Asset protection, as we like to point out from time to time on this blog, is an important aspect of estate planning. Those familiar with the term know that it refers to the process of ensuring that one’s wealth is maximally, or at least adequately, protected from potential liabilities. Without engaging in at least some asset protection planning, one’s best estate planning efforts could be sabotaged.
One thing one can do to protect oneself from creditors is to increase one’s liability insurance. This is especially important for attorneys, physicians and other professionals who are routinely subjected to legal claims as a result of their profession. The amount of insurance one should take out will depend, and it is best to work with a financial planner on that.
For those in business, it is important to consider the liabilities inherent in business partnerships, since business partners are legally responsible for each other’s actions. Formalizing a partnership into a business entity with liability protection is an important way to protect one’s interests. Those in business can benefit from creating business entities designed to shield their personal assets from liability.
For spouses, it may be wise in some cases to keep assets separately, particularly in cases where there are children from a previous marriage.
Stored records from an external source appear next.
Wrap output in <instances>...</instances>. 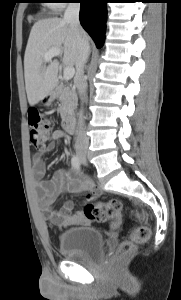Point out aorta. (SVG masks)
<instances>
[{
    "label": "aorta",
    "mask_w": 181,
    "mask_h": 300,
    "mask_svg": "<svg viewBox=\"0 0 181 300\" xmlns=\"http://www.w3.org/2000/svg\"><path fill=\"white\" fill-rule=\"evenodd\" d=\"M78 117H79L78 124L81 125V123H82V112H80V113L78 114Z\"/></svg>",
    "instance_id": "obj_1"
}]
</instances>
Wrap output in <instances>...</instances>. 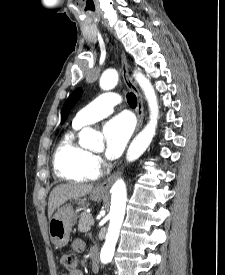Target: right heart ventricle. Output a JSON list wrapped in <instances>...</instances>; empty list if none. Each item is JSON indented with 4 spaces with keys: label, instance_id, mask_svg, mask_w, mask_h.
I'll use <instances>...</instances> for the list:
<instances>
[{
    "label": "right heart ventricle",
    "instance_id": "1",
    "mask_svg": "<svg viewBox=\"0 0 225 275\" xmlns=\"http://www.w3.org/2000/svg\"><path fill=\"white\" fill-rule=\"evenodd\" d=\"M80 128L73 124V129L63 135L53 155V166L58 176L84 182L97 178L99 170L94 156L76 138V131Z\"/></svg>",
    "mask_w": 225,
    "mask_h": 275
}]
</instances>
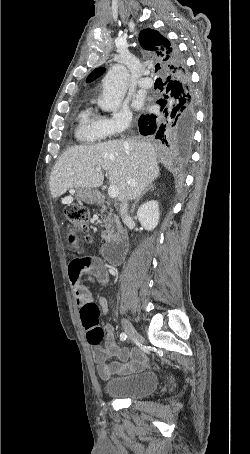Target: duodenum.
<instances>
[{
	"label": "duodenum",
	"mask_w": 250,
	"mask_h": 454,
	"mask_svg": "<svg viewBox=\"0 0 250 454\" xmlns=\"http://www.w3.org/2000/svg\"><path fill=\"white\" fill-rule=\"evenodd\" d=\"M128 234L126 231H120L113 236L106 244L102 246L103 258L112 265H120L123 261V255L127 248Z\"/></svg>",
	"instance_id": "1"
}]
</instances>
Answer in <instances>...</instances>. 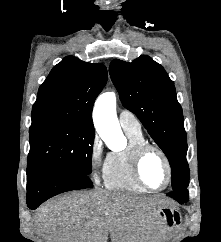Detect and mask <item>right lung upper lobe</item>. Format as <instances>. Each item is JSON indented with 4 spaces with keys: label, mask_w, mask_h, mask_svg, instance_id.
Segmentation results:
<instances>
[{
    "label": "right lung upper lobe",
    "mask_w": 221,
    "mask_h": 242,
    "mask_svg": "<svg viewBox=\"0 0 221 242\" xmlns=\"http://www.w3.org/2000/svg\"><path fill=\"white\" fill-rule=\"evenodd\" d=\"M106 81L103 64L65 57L39 88L31 126L72 123L94 129L92 109Z\"/></svg>",
    "instance_id": "1"
}]
</instances>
Putting assets in jointly held accounts can be risky not only for some spouses, but for business partners, roommates, and others, so it is worth considering whether this is the best arrangement in one’s own case.
While there are various techniques and tools specific to estate planning that facilitate asset protection, these should not be seen as separate from asset protection in general. Anything one can do to decrease one’s liabilities in one area will benefit one’s estate planning, because there will be fewer potential creditors when it comes time to divide up one’s estate.